SPRAWOZDANIA Z PRACY
Pamiętam jeszcze jak stresowałam się tym czy poradzę sobie na praktykach. Na szczęście im bliżej były, tym poziom mojego niepokoju malał. Pamiętam jak dziś pierwszy dzień mojej pracy w firmie Zacpro-PC. Godzinną podróż autobusem do wschodniej części Sewilli. Poznałam mojego szefa Manuela i dwóch innych praktykantów Ivana i Tobiego. Panująca tam atmosfera była tak przyjemna, czułam się jak wśród najlepszych przyjaciół. Całe dnie spędzaliśmy na żartach, jedzeniu, na poważnych i tych mniej rozmowach. Na szczęście każdy z nas potrafił dobrze posługiwać się językiem angielskim, co było dużym plusem. Oczywiście mieliśmy również sporo pracy. Uwielbiałam stać z nimi nad komputerem, telefonem czy innym niepoprawnie działającym lub zepsutym sprzętem. Wtedy następowało zjawisko tzw. burzy mózgów, której wynikiem zawsze było rozwiązanie. W ciągu tego miesiąca udało mi się bardzo dużo nauczyć, co na pewno przyda mi się w zawodzie informatyka i oczywiście w szkole. Było mi trochę przykro na myśl, że wracam do kraju i najpewniej już ich więcej nie spotkam, to samo było widać po nich. Cieszę się, że dzięki projektowi miałam okazję poznać wspaniałych ludzi, sprawdzić swoje umiejętności oraz wiele się nauczyć. Myślę, że każdy chociaż raz w życiu powinien przeżyć coś takiego.
ZAKWATEROWANIE
Już przed samym przylotem do Hiszpanii zastanawiałyśmy, do jakiej rodziny trafimy. Czy w ogóle uda nam się porozumieć? Czy jedzenie będzie smaczne? Miałyśmy nadzieję, że nasza rodzina będzie znała chociaż podstawy języka angielskiego… i że będzie mieć psa. Na miejscu okazało się, że angielskiego nikt nie zna, a psa żadnego nie widziałyśmy.

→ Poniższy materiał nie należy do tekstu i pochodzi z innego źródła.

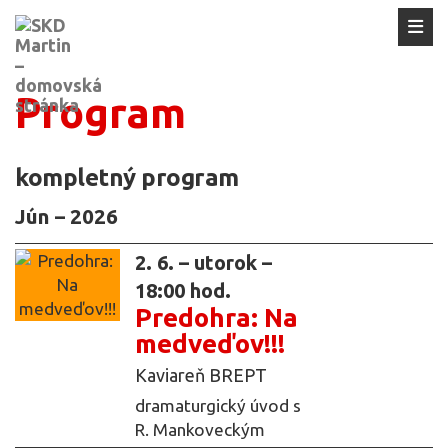
Program
kompletný program
Jún – 2026
2. 6. – utorok –
18:00 hod.
Predohra: Na
medveďov!!!
Kaviareň BREPT
dramaturgický úvod s
R. Mankoveckým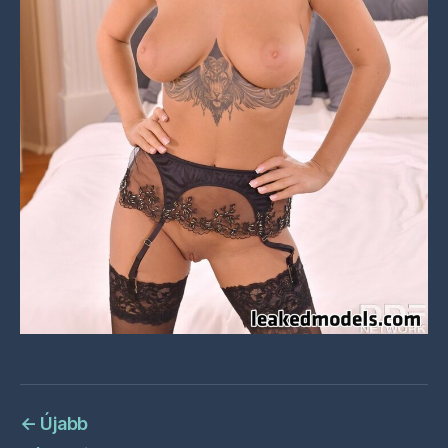
←
Újabb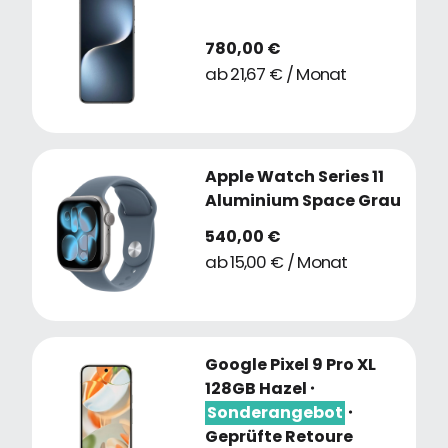
780,00 €
ab 21,67 € / Monat
Apple Watch Series 11
Aluminium Space Grau
540,00 €
ab 15,00 € / Monat
Google Pixel 9 Pro XL
128GB Hazel
・
Sonderangebot
・
Geprüfte Retoure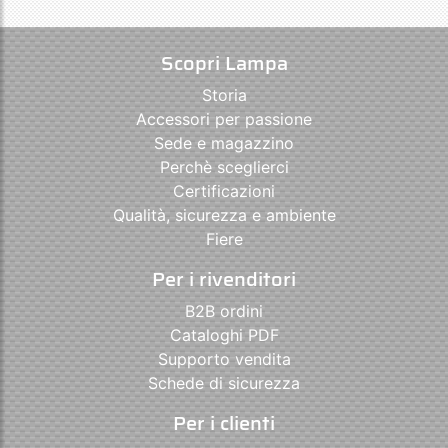
Scopri Lampa
Storia
Accessori per passione
Sede e magazzino
Perchè sceglierci
Certificazioni
Qualità, sicurezza e ambiente
Fiere
Per i rivenditori
B2B ordini
Cataloghi PDF
Supporto vendita
Schede di sicurezza
Per i clienti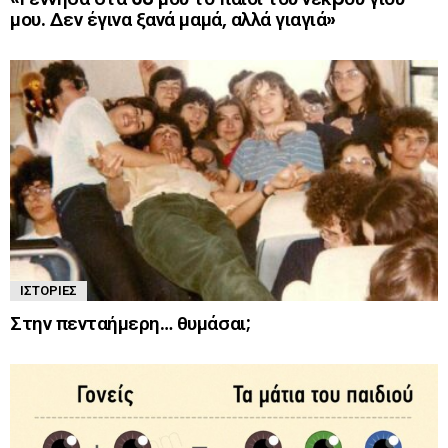
μου. Δεν έγινα ξανά μαμά, αλλά γιαγιά»
ΙΣΤΟΡΊΕΣ
Στην πενταήμερη… θυμάσαι;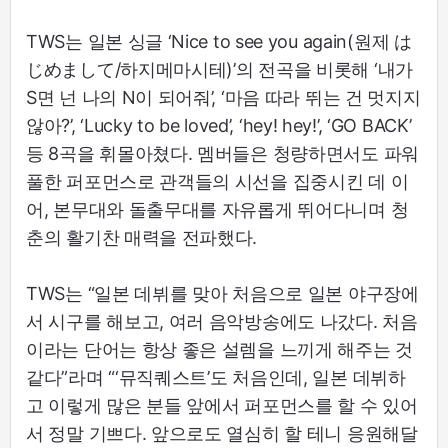
TWS는 일본 싱글 ‘Nice to see you again(원제 は
じめまして/하지메마시테)’의 전곡을 비롯해 ‘내가
S면 넌 나의 N이 되어줘’, ‘마음 따라 뛰는 건 멋지지
않아?’, ‘Lucky to be loved’, ‘hey! hey!’, ‘GO BACK’
등 8곡을 휘몰아쳤다. 멤버들은 청량하면서도 파워
풀한 퍼포먼스로 관객들의 시선을 집중시킨 데 이
어, 본무대와 돌출무대를 자유롭게 뛰어다니며 청
춘의 활기찬 매력을 전파했다.
TWS는 “일본 데뷔를 맞아 처음으로 일본 야구장에
서 시구를 해보고, 여러 음악방송에도 나갔다. 처음
이라는 단어는 항상 좋은 설렘을 느끼게 해주는 것
같다”라며 “‘뮤직퀘스트’도 처음인데, 일본 데뷔하
고 이렇게 많은 분들 앞에서 퍼포먼스를 할 수 있어
서 정말 기쁘다. 앞으로도 열심히 할 테니 응원해달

Wzięłyśmy walizki i podążając za Panem Tatą z host rodzinki znalazłyśmy się pod blokiem. Była to dzielnica Triana, znajdująca się zaraz obok centrum miasta. Weszłyśmy do domu, z wielką radością powitała nas Pani Mama. Od razu dostałyśmy hasło do WiFi i wodę. Otworzyła nam drzwi, a naszym oczom ukazało się miejsce gdzie przez następny miesiąc mogłyśmy się czuć jak Harry Potter: pokój 2×2, kraty w oknach… tylko sowy brak. W sumie dobrze, że jej nie było, bo brakowałoby miejsca. Ogólnie rzecz biorąc było przytulnie. Od razu przeprowadziłyśmy dwugodzinną rozmowę (oczywiście z pomocą translatora), z której nic nie wynikło #perfecto. Na szczęście z czasem było coraz łatwiej się porozumieć.
Starałyśmy się używać języka hiszpańskiego na tyle ile potrafimy – #sí, #no.
A teraz przejdźmy do najważniejszego wątku: posiłków. Były dobre, typowa andaluzyjska kuchnia. Bardzo zasmakowała nam tradycyjna hiszpańska tortilla. Zaskoczyła nas jedynie ich wielkość, chyba wzięto nas za zawodników sumo, ale nie narzekałyśmy. Tak samo nie narzekałyśmy jak zdarzyło się, że woda pod prysznicem miała 10*C. Ogólnie czas mijał, a my czułyśmy się coraz lepiej, coraz bardziej jak w domu.
Okazało się, że jednak mieszkanie u rodziny to świetna sprawa, między innymi dlatego, że mogłyśmy lepiej poznać kulturę Hiszpanii. Pani Mama pokazała nam wiele ciekawych miejsc, które odwiedziłyśmy, a także poleciła świetne kawiarnie i restauracje.
Na pewno będziemy mile wspominać spędzony tu czas, a na święta wysyłać życzenia!